Top of DATA

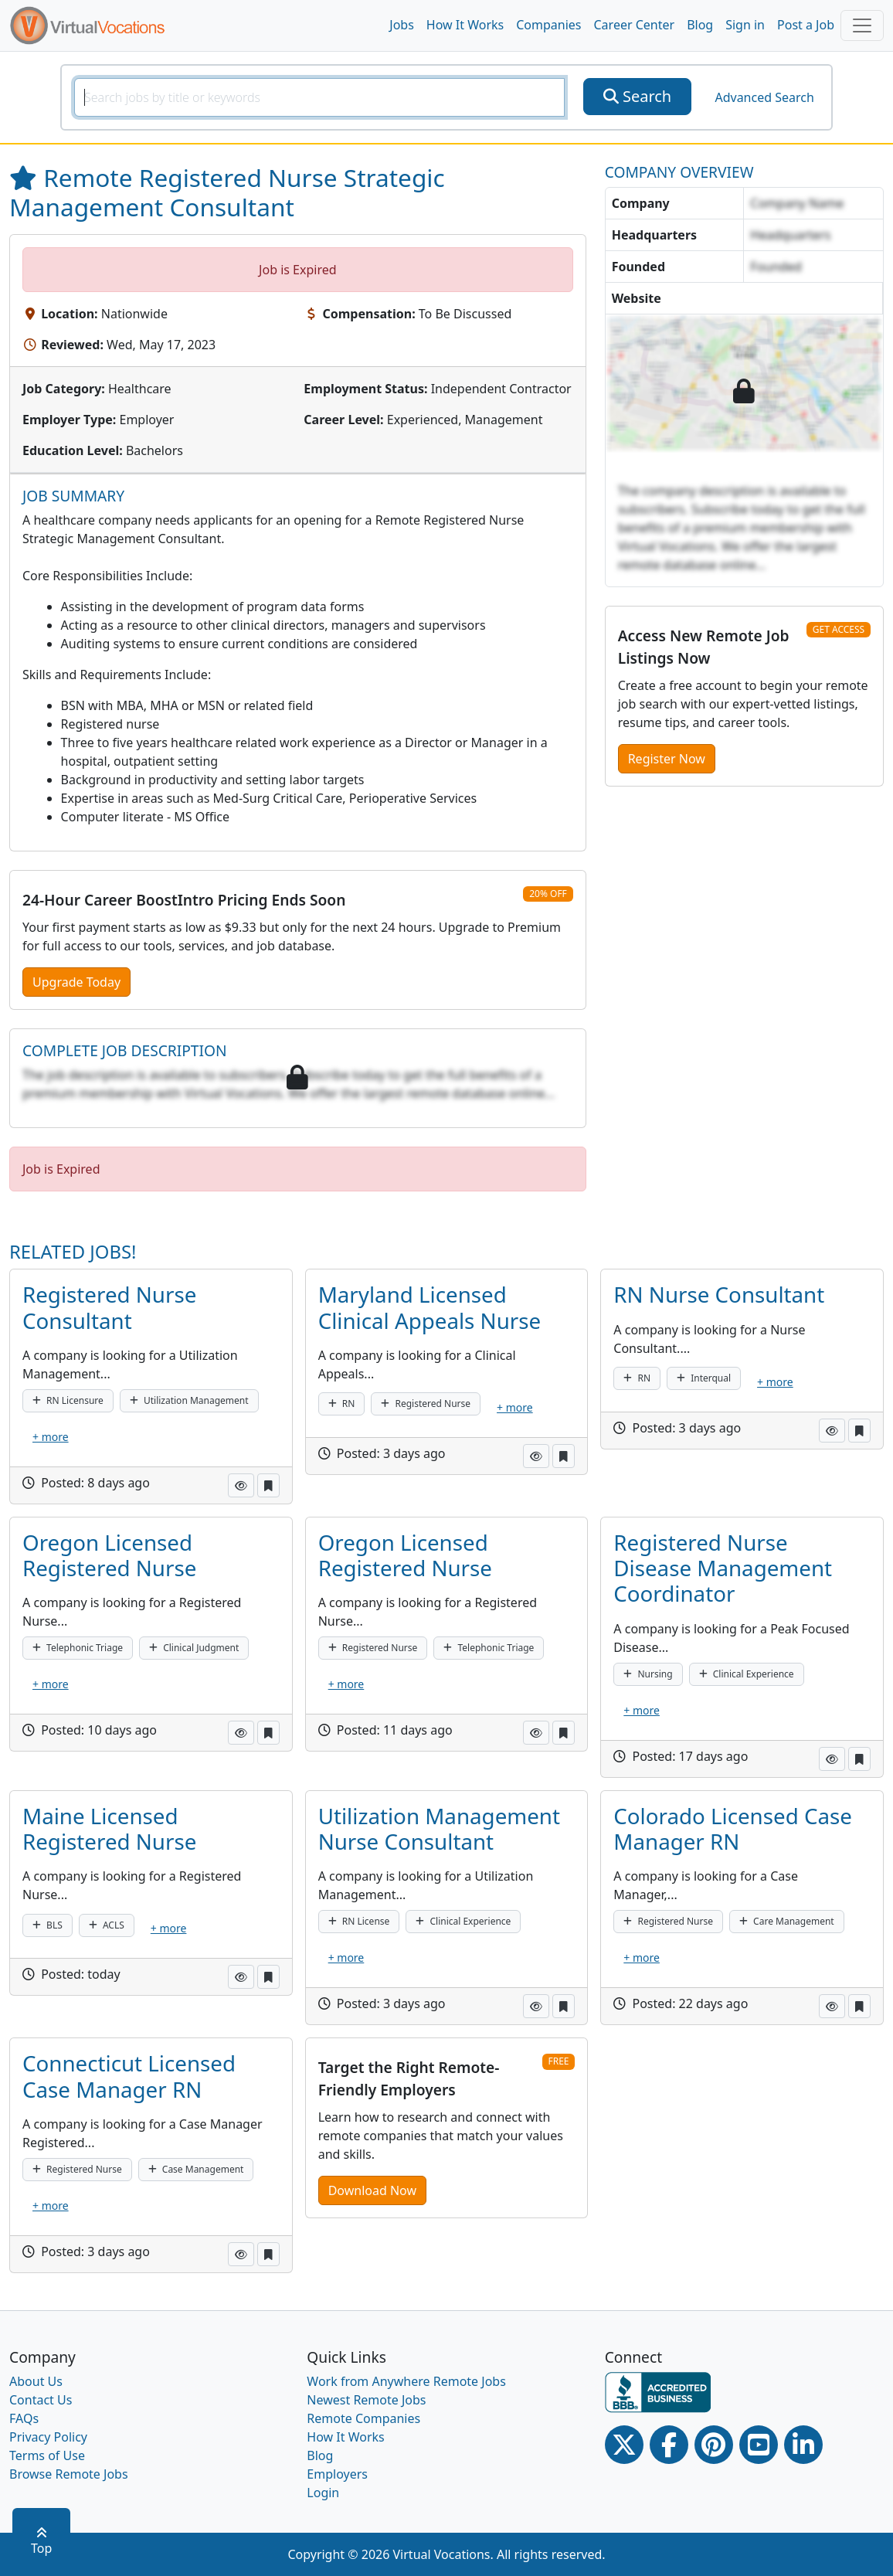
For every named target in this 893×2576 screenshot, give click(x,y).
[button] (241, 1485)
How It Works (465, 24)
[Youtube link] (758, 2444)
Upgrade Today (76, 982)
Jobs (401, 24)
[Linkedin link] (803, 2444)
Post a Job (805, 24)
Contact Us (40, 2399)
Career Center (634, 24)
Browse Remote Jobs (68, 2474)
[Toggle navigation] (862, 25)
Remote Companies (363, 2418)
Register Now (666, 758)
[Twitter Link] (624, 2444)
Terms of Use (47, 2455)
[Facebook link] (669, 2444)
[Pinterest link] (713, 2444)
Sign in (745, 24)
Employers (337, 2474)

Bottom of DATA
Top of DATA

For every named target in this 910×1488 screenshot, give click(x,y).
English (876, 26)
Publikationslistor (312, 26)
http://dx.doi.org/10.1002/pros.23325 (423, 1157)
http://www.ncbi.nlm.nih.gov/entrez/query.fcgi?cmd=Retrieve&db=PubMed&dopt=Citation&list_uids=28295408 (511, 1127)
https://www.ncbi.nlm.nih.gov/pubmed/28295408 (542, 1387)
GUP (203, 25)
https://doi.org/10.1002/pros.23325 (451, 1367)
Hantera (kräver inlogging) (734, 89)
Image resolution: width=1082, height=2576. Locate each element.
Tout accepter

Bottom of DATA

Where a line of the records contains the word "https", copy that line.

▶ [RESPONSE BOX]
https://www.ncbi.nlm.nih.gov/pubmed/28295408 (542, 1387)
https://doi.org/10.1002/pros.23325 (451, 1367)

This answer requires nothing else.